It was only through deeply listening to kids and families that this Social Innovation Award winner developed an app, Unicoin, to hack college financial aid applications.
October 15, 2018
Cece Claridge (Miami–Dade '13) won a Teach For America pre-pilot track Social Innovation Award for developing Unicoin, an app that helps college-bound students hack the financial aid application process and overcome its complexity. “I never thought I would be a huge financial aid nerd, but it’s one of the biggest barriers for my students getting to college,” she says.
Here’s how she interviewed hundreds of students and families to authentically inform her app design.
She systematized her effort. Claridge was already helping students apply for financial aid in her classroom but wanted to reach many more.

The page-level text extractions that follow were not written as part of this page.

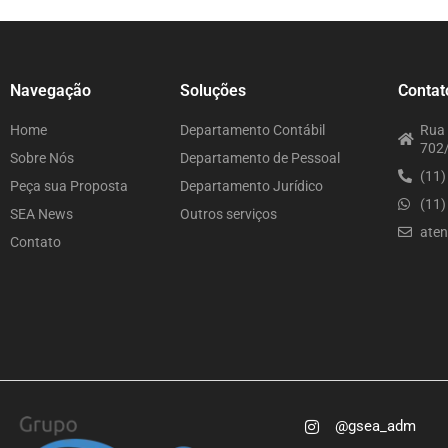
Navegação
Soluções
Contat
Home
Departamento Contábil
Rua 
702/
Sobre Nós
Departamento de Pessoal
(11
Peça sua Proposta
Departamento Jurídico
(11
SEA News
Outros serviços
ate
Contato
@gsea_adm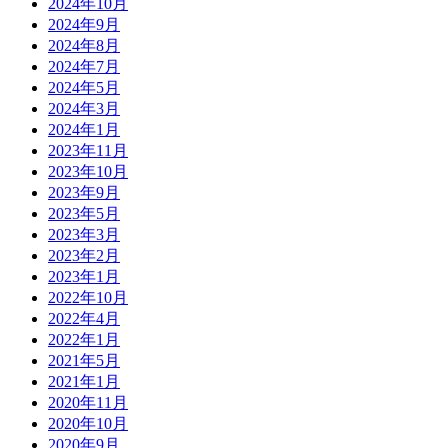
2024年10月
2024年9月
2024年8月
2024年7月
2024年5月
2024年3月
2024年1月
2023年11月
2023年10月
2023年9月
2023年5月
2023年3月
2023年2月
2023年1月
2022年10月
2022年4月
2022年1月
2021年5月
2021年1月
2020年11月
2020年10月
2020年9月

She designed a questionnaire and sent it to all the students and families with whom she was working. “I needed more info on what they needed. It was more about building on my current system and consistent record keeping—things that teachers are already good at.”
She leveraged her relationships. With five years of teaching experienceat the same school, Cladridge had built an extensive network of current and former students and parents. When she needed to reach many more survey-takers, they trusted her enough to reveal personal information and discuss sensitive topics like their finances.
She took her time with gathering insights. Claridge spent two years gathering family feedback, working in bits of evening and weekend time while teaching. When her research led to the idea of creating a financial aid app, she taught herself how to code and attended coding boot camp. “I knew there should be an app for this, but I didn’t have the skills to make it,” she says. “Learning how to code was huge. It meant that I could move forward and create a solution.”